Kritik des Wehrbeauftragten Robbe "Bundeswehr lässt ihre Soldaten im Stich"

Die Zahl traumatisierter Soldaten ist durch den Afghanistan-Einsatz rasant gestiegen. Doch nur wenige bekommen in der Heimat Hilfe - ein Skandal, kritisiert der scheidende Wehrbeauftragte Robbe.

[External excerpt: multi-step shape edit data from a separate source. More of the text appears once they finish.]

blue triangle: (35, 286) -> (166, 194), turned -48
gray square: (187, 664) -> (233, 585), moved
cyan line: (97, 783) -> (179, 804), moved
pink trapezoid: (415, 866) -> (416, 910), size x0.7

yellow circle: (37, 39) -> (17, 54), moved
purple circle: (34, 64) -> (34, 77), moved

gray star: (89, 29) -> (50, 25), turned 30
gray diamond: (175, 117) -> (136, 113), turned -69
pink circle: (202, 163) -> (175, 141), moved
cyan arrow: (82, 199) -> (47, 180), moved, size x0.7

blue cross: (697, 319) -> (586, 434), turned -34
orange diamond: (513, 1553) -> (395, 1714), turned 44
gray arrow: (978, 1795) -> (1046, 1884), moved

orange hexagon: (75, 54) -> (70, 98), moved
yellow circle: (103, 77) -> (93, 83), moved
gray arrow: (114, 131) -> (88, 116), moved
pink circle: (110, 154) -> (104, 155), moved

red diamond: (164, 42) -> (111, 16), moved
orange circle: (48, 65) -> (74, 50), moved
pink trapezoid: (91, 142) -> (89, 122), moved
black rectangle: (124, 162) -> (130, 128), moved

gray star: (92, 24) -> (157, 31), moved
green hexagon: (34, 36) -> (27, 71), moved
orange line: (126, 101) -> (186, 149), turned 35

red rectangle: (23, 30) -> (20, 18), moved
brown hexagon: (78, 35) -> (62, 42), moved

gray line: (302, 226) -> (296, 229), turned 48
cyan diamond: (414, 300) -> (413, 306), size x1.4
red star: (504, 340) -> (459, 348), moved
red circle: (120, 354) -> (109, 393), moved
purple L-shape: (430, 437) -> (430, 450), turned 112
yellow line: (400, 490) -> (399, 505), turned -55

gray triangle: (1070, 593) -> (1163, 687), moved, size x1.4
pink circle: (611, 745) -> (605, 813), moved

Der scheidende Wehrbeauftragte Reinhold Robbe hat den Umgang der Bundeswehr mit Soldaten scharf kritisiert, die im Dienst verletzt wurden. Sie müssten oft jahrelang und häufig vergeblich um die Anerkennung ihrer Wehrdienstbeschädigung kämpfen, sagte er dem ARD-Magazin "Panorama". Das sei "verheerend" und ein "Skandal". Betroffene Soldaten würden von der Bundeswehr "im Stich gelassen". Vor allem Soldaten mit Posttraumatischen Belastungsstörungen (PTBS) stünden mit ihren Erkrankungen oft allein da, bemängelte der SPD-Politiker.

Zahl der traumatisierten Soldaten verdoppelt

Bereits in seinem jüngsten und letzten Jahresbericht hatte Robbe darauf hingewiesen, dass die Zahl traumatisierter Bundeswehrsoldaten massiv gestiegen sei. So wurden im vergangenen Jahr 466 Soldaten wegen PTBS behandelt - doppelt so viele wie 2008. Fast 90 Prozent der erkrankten Soldaten gehörten demnach zur Internationalen Schutztruppe Isaf in Afghanistan.

Nach wie vor ungeklärt sei die Dunkelziffer psychisch erkrankter Soldaten. "Nach meinen Erkenntnissen werden in der Truppe psychische Erkrankungen nach wie vor als stigmatisierend empfunden und von den Betroffenen insbesondere aus Angst vor persönlichen Nachteilen nicht offenbart", betonte Robbe in dem Wehrbericht.

Externe Gutachter müssen bewerten

Bis heute haben nach Angaben Robbes rund 600 Soldaten mit PTBS-Erkrankungen einen Antrag auf Wehrdienstbeschädigung eingereicht. Weniger als ein Drittel der Anträge seien anerkannt worden. Wie das Verteidigungsministerium auf Anfrage von "Panorama" mitteilte, ist die Zahl solcher Verfahren rasant gestiegen. Seien es im ganzen Jahr 2009 noch 109 Verfahren gewesen, so liege die Zahl schon jetzt bei 197. Zur Anerkennungsquote machte das Ministerium jedoch keine Angaben.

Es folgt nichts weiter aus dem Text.